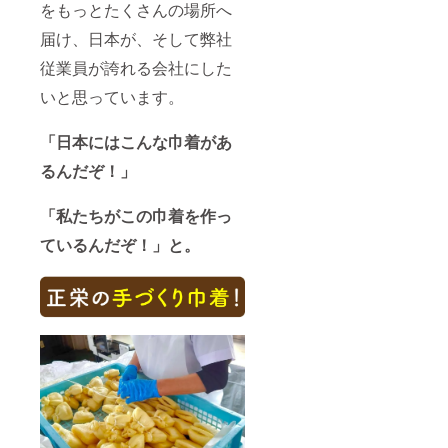
に支援
で納品
をもっとたくさんの場所へ
者様の
させて
個人〜
いただ
届け、日本が、そして弊社
企業名
きます
従業員が誇れる会社にした
を記載
※有効期
いたし
限：
いと思っています。
ます。
2025年
※HPリ
6月末ま
ンク：
での発
「日本にはこんな巾着があ
※有効期
送（ご
限：掲
予約は
るんだぞ！」
載より1
1ヶ月前
年間 ※
まで）
必ず備
※賞味期
「私たちがこの巾着を作っ
考欄に
限：冷
ご希望
蔵で2日
ているんだぞ！」と。
のお名
冷凍で
前をご
1ヶ月 ※
記載く
発送料
ださい
込み
●HPに
クレ
ジット
を記載
いたし
ます。
正栄の
公式HP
- - - -
• EXERCISE: Every record must be transcribed faithfully, with no picture carried over.

• EXERCISE RESPONSE:
に支援
で納品
をもっとたくさんの場所へ
者様の
させて
個人〜
いただ
届け、日本が、そして弊社
企業名
きます
従業員が誇れる会社にした
を記載
※有効期
いたし
限：
いと思っています。
ます。
2025年
※HPリ
6月末ま
ンク：
での発
「日本にはこんな巾着があ
※有効期
送（ご
限：掲
予約は
るんだぞ！」
載より1
1ヶ月前
年間 ※
まで）
必ず備
※賞味期
「私たちがこの巾着を作っ
考欄に
限：冷
ご希望
蔵で2日
ているんだぞ！」と。
のお名
冷凍で
前をご
1ヶ月 ※
記載く
発送料
ださい
込み
●HPに
クレ
ジット
を記載
いたし
ます。
正栄の
公式HP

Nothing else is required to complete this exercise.